How Seasonal Affective Disorder Affects Teens

seasonal affective disorder social and inner

Seasonal Affective Disorder (SAD) can impact people of all ages. It can be particularly difficult for teens who find school becoming stressful as the weather cools. With less sunlight and more responsibilities to handle, SAD can be overwhelming for a teen. SAD is a form of depression that appears in the same span of time on a yearly cycle. Sometimes, SAD can occur in winter or summer months. 


Symptoms of SAD include depression, fatigue and mood swings. Often teens find they have low energy and difficulty concentrating. This could lead to trouble completing assignments and dropping grades. Sometimes, these feelings can be isolating, so teens may be less willing to spend time with friends. 

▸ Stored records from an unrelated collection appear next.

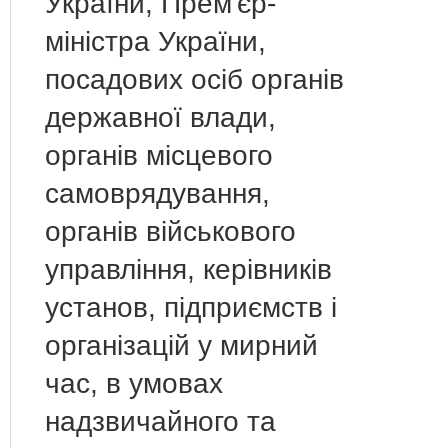
України, Прем'єр-
міністра України,
посадових осіб органів
державної влади,
органів місцевого
самоврядування,
органів військового
управління, керівників
установ, підприємств і
організацій у мирний
час, в умовах
надзвичайного та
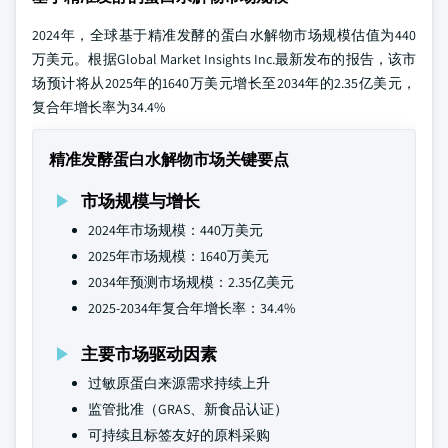
2024年，全球基于精准发酵的蛋白水解物市场规模估值为440
万美元。根据Global Market Insights Inc.最新发布的报告，该市
场预计将从2025年的1640万美元增长至2034年的2.35亿美元，
复合年增长率为34.4%
精准发酵蛋白水解物市场关键要点
市场规模与增长
2024年市场规模：440万美元
2025年市场规模：1640万美元
2034年预测市场规模：2.35亿美元
2025-2034年复合年增长率：34.4%
主要市场驱动因素
过敏原蛋白来源需求持续上升
监管批准（GRAS、新食品认证）
可持续且标签友好的原料采购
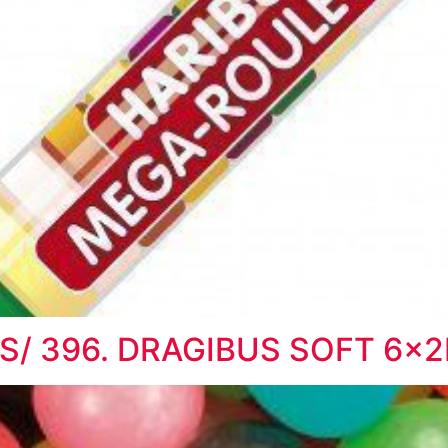
S/ 396. DRAGIBUS SOFT 6x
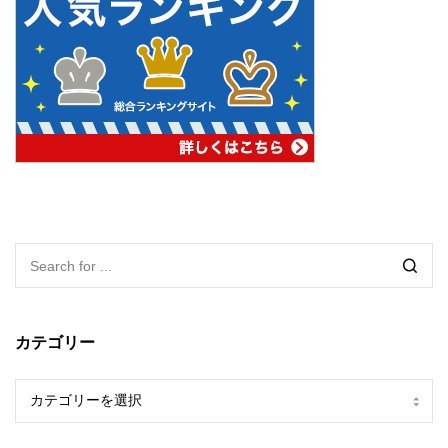
カテゴリー
カ
テ
ゴ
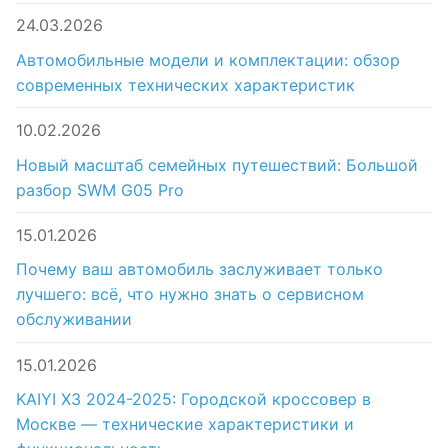
24.03.2026
Автомобильные модели и комплектации: обзор
современных технических характеристик
10.02.2026
Новый масштаб семейных путешествий: Большой
разбор SWM G05 Pro
15.01.2026
Почему ваш автомобиль заслуживает только
лучшего: всё, что нужно знать о сервисном
обслуживании
15.01.2026
KAIYI X3 2024-2025: Городской кроссовер в
Москве — технические характеристики и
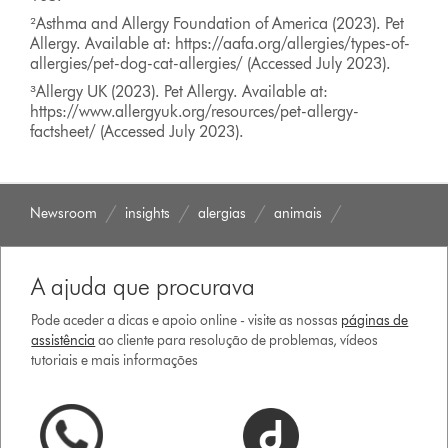
²Asthma and Allergy Foundation of America (2023). Pet
Allergy. Available at: https://aafa.org/allergies/types-of-
allergies/pet-dog-cat-allergies/ (Accessed July 2023).
³Allergy UK (2023). Pet Allergy. Available at:
https://www.allergyuk.org/resources/pet-allergy-
factsheet/ (Accessed July 2023).
Newsroom
insights
alergias
animais
A ajuda que procurava
Pode aceder a dicas e apoio online - visite as nossas
páginas de
assistência
ao cliente para resolução de problemas, vídeos
tutoriais e mais informações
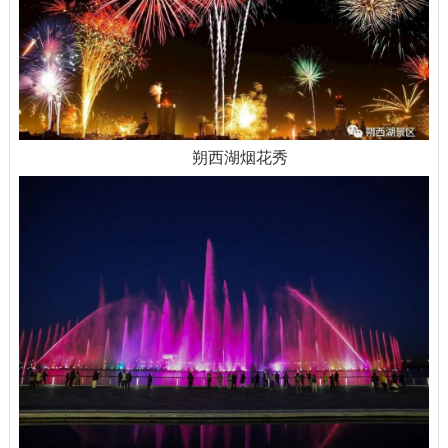
朔西湖烟花秀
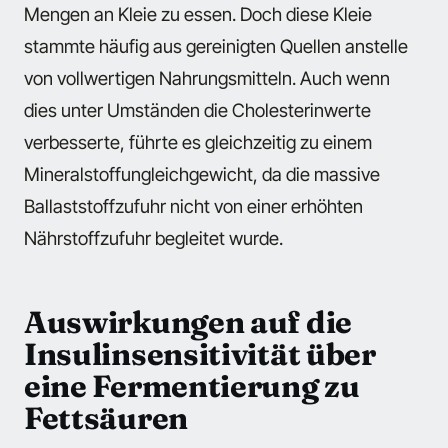
Mengen an Kleie zu essen. Doch diese Kleie
stammte häufig aus gereinigten Quellen anstelle
von vollwertigen Nahrungsmitteln. Auch wenn
dies unter Umständen die Cholesterinwerte
verbesserte, führte es gleichzeitig zu einem
Mineralstoffungleichgewicht, da die massive
Ballaststoffzufuhr nicht von einer erhöhten
Nährstoffzufuhr begleitet wurde.
Auswirkungen auf die
Insulinsensitivität über
eine Fermentierung zu
Fettsäuren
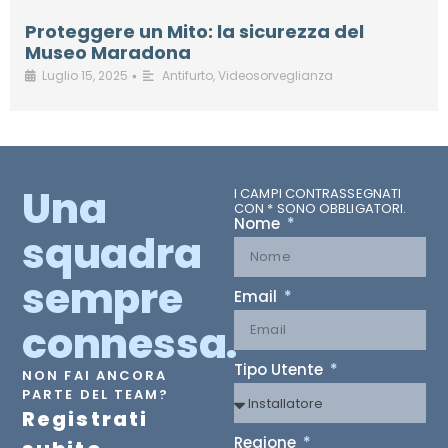
Proteggere un Mito: la sicurezza del
Museo Maradona
Luglio 15, 2025
Antifurto
,
Videosorveglianza
•
Una
I CAMPI CONTRASSEGNATI
CON * SONO OBBLIGATORI.
Nome
squadra
sempre
Email
connessa.
Tipo Utente
NON FAI ANCORA
PARTE DEL TEAM?
Registrati
Regione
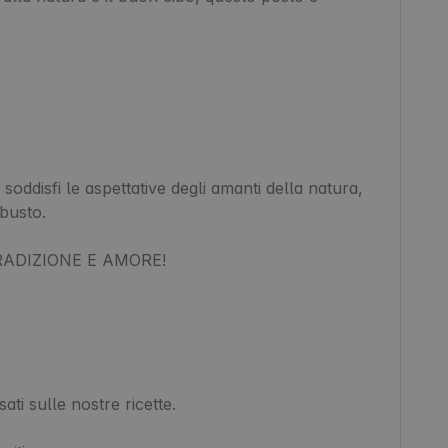
disfi le aspettative degli amanti della natura, 
busto.

RADIZIONE E AMORE!

ti sulle nostre ricette.
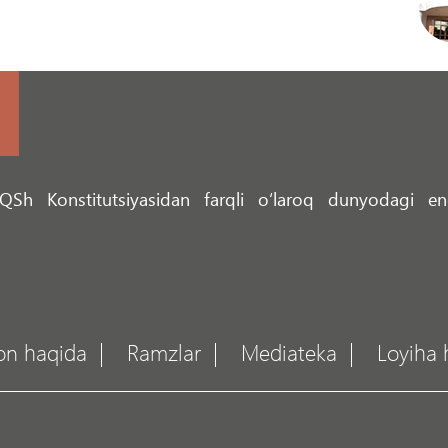
 AQSh Konstitutsiyasidan farqli o‘laroq dunyodagi e
on haqida
Ramzlar
Mediateka
Loyiha 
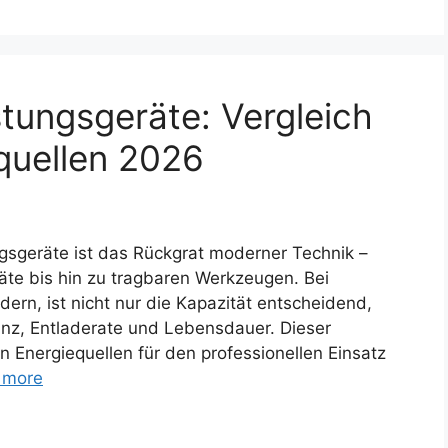
stungsgeräte: Vergleich
quellen 2026
ngsgeräte ist das Rückgrat moderner Technik –
äte bis hin zu tragbaren Werkzeugen. Bei
rn, ist nicht nur die Kapazität entscheidend,
anz, Entladerate und Lebensdauer. Dieser
ten Energiequellen für den professionellen Einsatz
 more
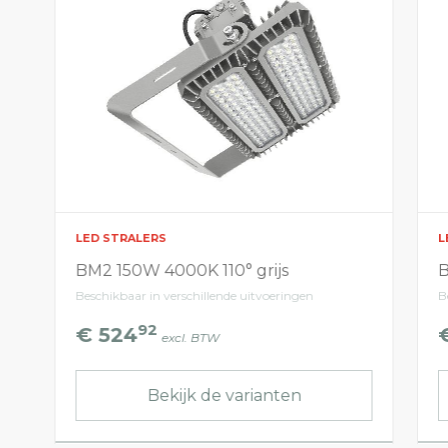
LED STRALERS
L
BM2 150W 4000K 110° grijs
B
Beschikbaar in verschillende uitvoeringen
B
92
€ 524
excl. BTW
Bekijk de varianten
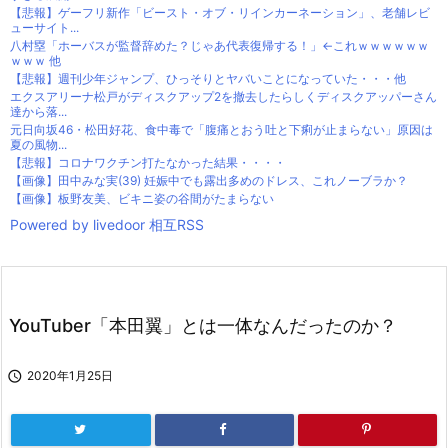
【悲報】ゲーフリ新作「ビースト・オブ・リインカーネーション」、老舗レビ
ューサイト...
八村塁「ホーバスが監督辞めた？じゃあ代表復帰する！」←これｗｗｗｗｗｗ
ｗｗｗ 他
【悲報】週刊少年ジャンプ、ひっそりとヤバいことになっていた・・・他
エクスアリーナ松戸がディスクアップ2を撤去したらしくディスクアッパーさん
達から落...
元日向坂46・松田好花、食中毒で「腹痛とおう吐と下痢が止まらない」原因は
夏の風物...
【悲報】コロナワクチン打たなかった結果・・・・
【画像】田中みな実(39) 妊娠中でも露出多めのドレス、これノーブラか？
【画像】板野友美、ビキニ姿の谷間がたまらない
Powered by livedoor 相互RSS
YouTuber「本田翼」とは一体なんだったのか？

2020年1月25日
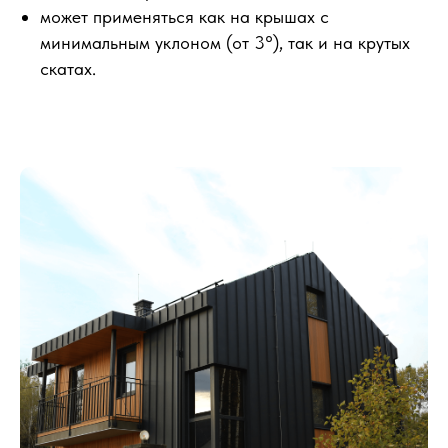
может применяться как на крышах с
минимальным уклоном (от 3°), так и на крутых
скатах.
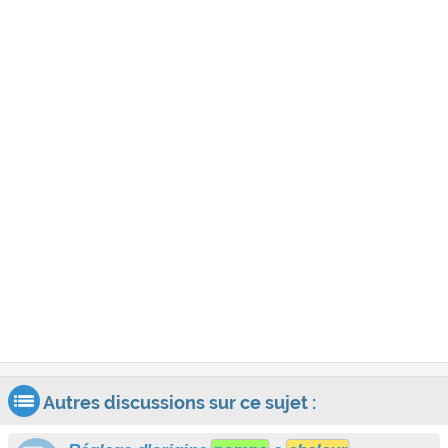
Autres discussions sur ce sujet :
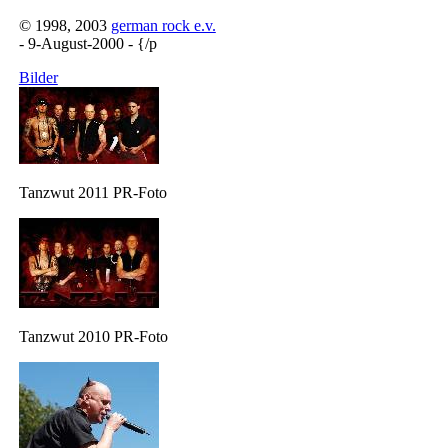
© 1998, 2003
german rock e.v.
- 9-August-2000 - {/p
Bilder
Tanzwut 2011 PR-Foto
Tanzwut 2010 PR-Foto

SAD is thought to be caused by shorter daylight hours and less sunlight. The biological causes of SAD are still unknown, though many scientists believe that in the winter, melatonin is increased and serotonin is decreased. An abundance of melatonin may cause fatigue, while decreased serotonin can be linked to depression. 

How to Cope 

SAD is typically studied over the course of two years to conclude the symptoms are tied to seasonal changes. It’s important to talk to a doctor when experiencing these symptoms, as they may be caused by other medical conditions. To help tackle the symptoms associated with SAD, lamps that simulate sunlight, called full spectrum light bulbs, can be helpful. Light therapy, under supervision of a medical professional, may even work for your teen. Additionally, making time for a sport or other activity that your teen enjoys can help improve their mood. Make sure they are getting enough sleep, as many teens have to wake up early to get to school on time.